WASHINGTON, D.C.— The U.S. Chamber of Commerce expressed concern with the Department of Labor’s (DOL) re-proposal of the definition of fiduciary regulation released today. Since the issuance of the original proposal in 2010, the Chamber has been committed to working for a rule that balances the need to protect participants with the free flow of information and services in the market.

“The business community is committed to improving our nation’s retirement system,” said David Hirschmann, president and CEO of the Chamber’s Center for Capital Markets Competitiveness. “We are concerned that this rule will ultimately limit investors’ ability to seek financial planning services while also restricting access and choice. Investors want and need advice, and if this rule makes it harder for them to seek guidance then that is a problem.”

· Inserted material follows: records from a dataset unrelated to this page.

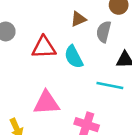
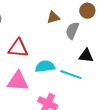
red triangle: (44, 47) -> (18, 48), moved
cyan semicircle: (74, 57) -> (45, 66), moved, turned 102

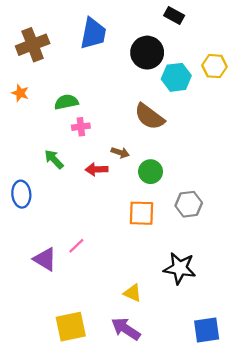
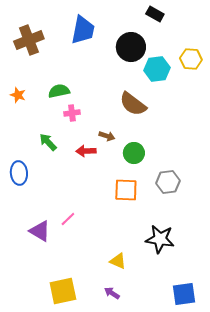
orange star: (20, 93) -> (18, 95), moved
purple arrow: (126, 329) -> (112, 293), size x0.6

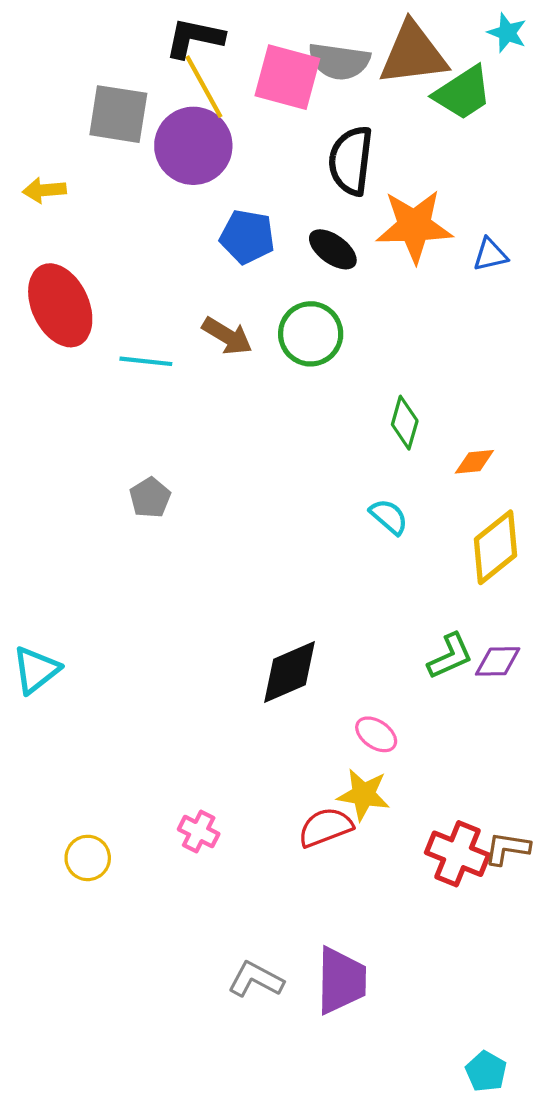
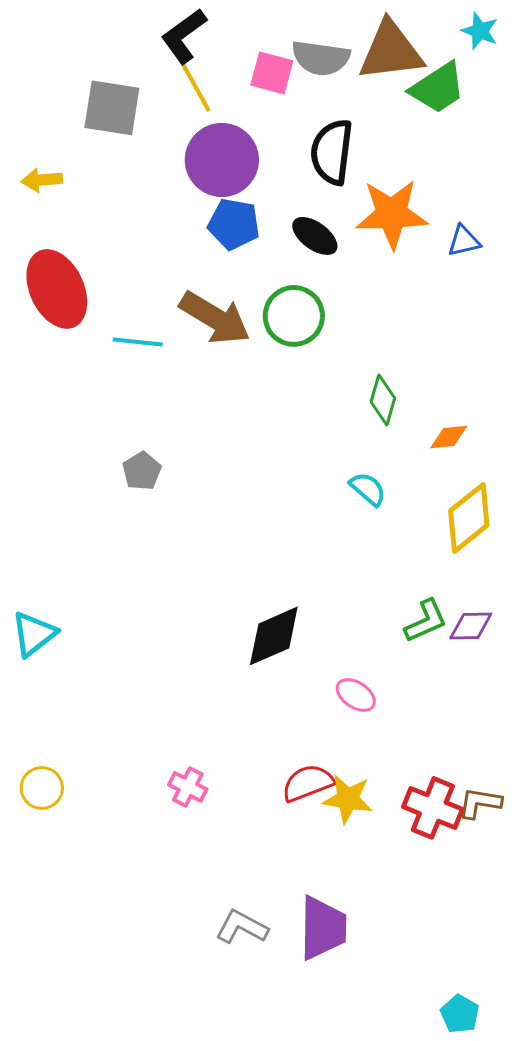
black L-shape: (194, 38) -> (184, 36), turned -48
pink square: (287, 77) -> (272, 73), size x0.7
purple circle: (193, 146) -> (222, 160), moved
brown arrow: (227, 336) -> (215, 318), size x1.5
yellow star: (363, 795) -> (348, 799), moved
yellow circle: (88, 858) -> (42, 788), moved

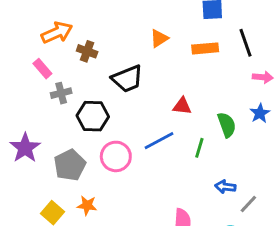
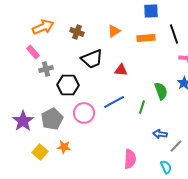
brown cross: (87, 51) -> (77, 32), moved
red triangle: (182, 106) -> (121, 70), moved
purple star: (25, 148) -> (23, 121), moved

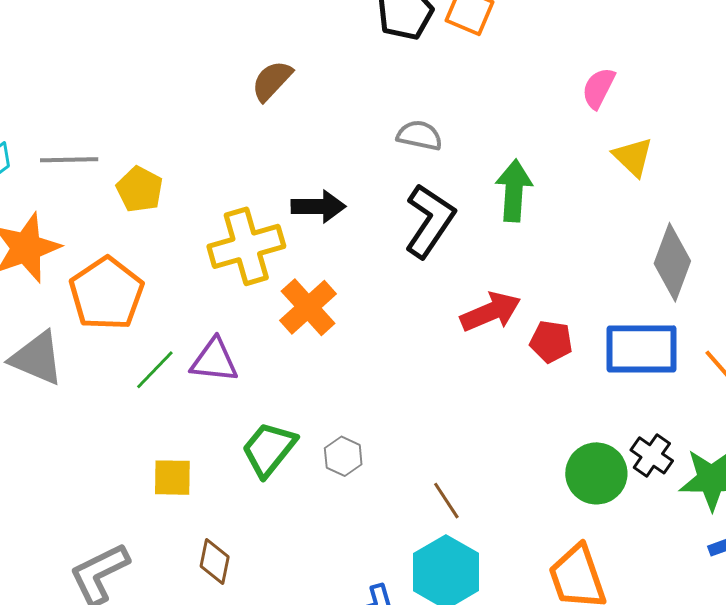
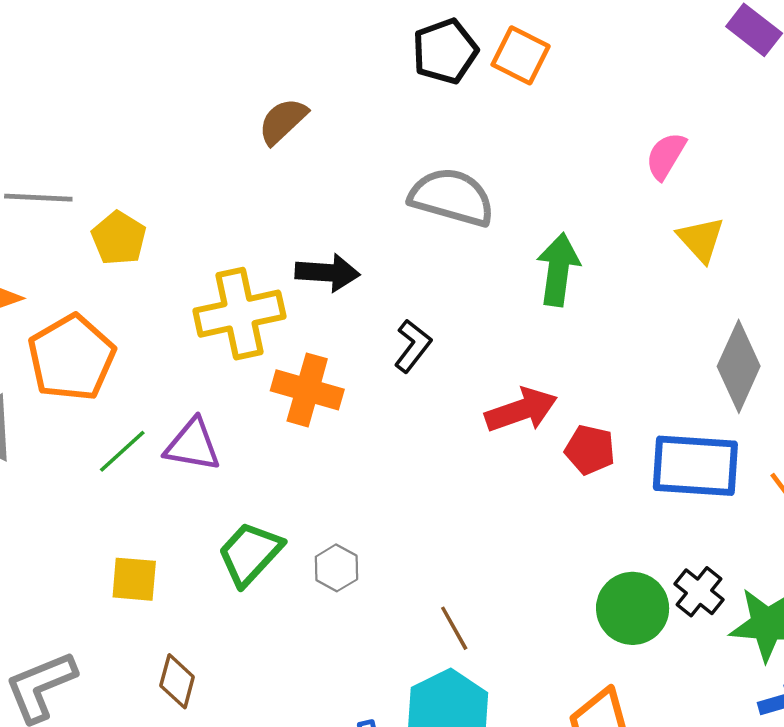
gray semicircle: (419, 135) -> (452, 197), size x1.6
black L-shape: (430, 221) -> (413, 346), moved, size x0.6
orange cross: (308, 307) -> (307, 390), turned -36

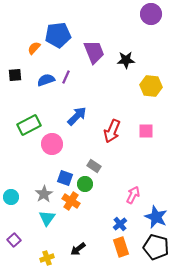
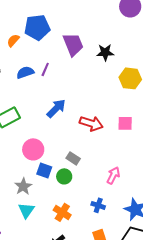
red arrow: (112, 131) -> (91, 123), turned -95
pink circle: (52, 144) -> (33, 149), moved
pink arrow: (133, 195) -> (113, 175), moved
orange cross: (71, 201) -> (62, 212), moved
blue cross: (120, 224) -> (98, 205), moved, turned -32

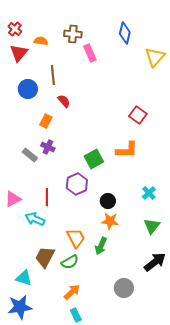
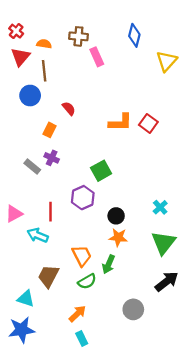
brown line: (53, 75) -> (44, 71), moved
orange L-shape: (127, 150) -> (120, 122), moved
green triangle: (152, 226) -> (163, 243), size x1.4
green semicircle: (70, 262) -> (87, 281), moved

“Well disclosed choices empower investors to choose how they get financial advice, and ensures they have necessary access to affordable financial services and resources when planning for retirement,” said Randy Johnson, senior vice president of Labor, Immigration, and Employee Benefits for the Chamber. “We will take time to review this rule in detail but we have a number of initial concerns that we hope will be addressed in this regulatory process. Stretching out over hundreds of pages, we anticipate that the rule will bring complexity and will require significant review and processing by many experts.”

The Chamber submitted comments on the original proposal noting a number of areas of concern, and also sent a letter to former Labor Secretary Solis requesting a re-proposal of the proposed regulation based on the lack of sufficient economic analysis.

“Rushing this rule through the OMB review process prevents a thorough analysis that takes into consideration all concerns that have been expressed,” Hirschmann stated. “For example, it risks potential conflicts with regulations under the Investment Advisor Act and the Securities and Exchange Act, while unnecessarily duplicating regulatory oversight for broker-dealers.”

“The real goal needs to be a rule that puts investors first and ensures they have both the appropriate safeguards and freedom of choice in how to save for retirement, and we will continue to oppose any rule that does not support this objective,” Johnson concluded.

Recently, the Chamber presented a forum on fiduciary standards, and released a paper entitled, “Using PTEs to Define an ERISA Fiduciary: Threading the Needle with a Piece of Rope” to explain the difficulties of using the PTE process to narrow an overly-broad rule. 

Since its inception in 2007, the Center for Capital Markets Competitiveness has led a bipartisan effort to modernize and strengthen the outmoded regulatory systems that have governed our capital markets. The CCMC is committed to working aggressively with the administration, Congress, and global leaders to implement reforms to strengthen the economy, restore investor confidence, and ensure well-functioning capital markets.

The U.S. Chamber of Commerce is the world’s largest business federation representing the interests of more than 3 million businesses of all sizes, sectors, and regions, as well as state and local chambers and industry associations.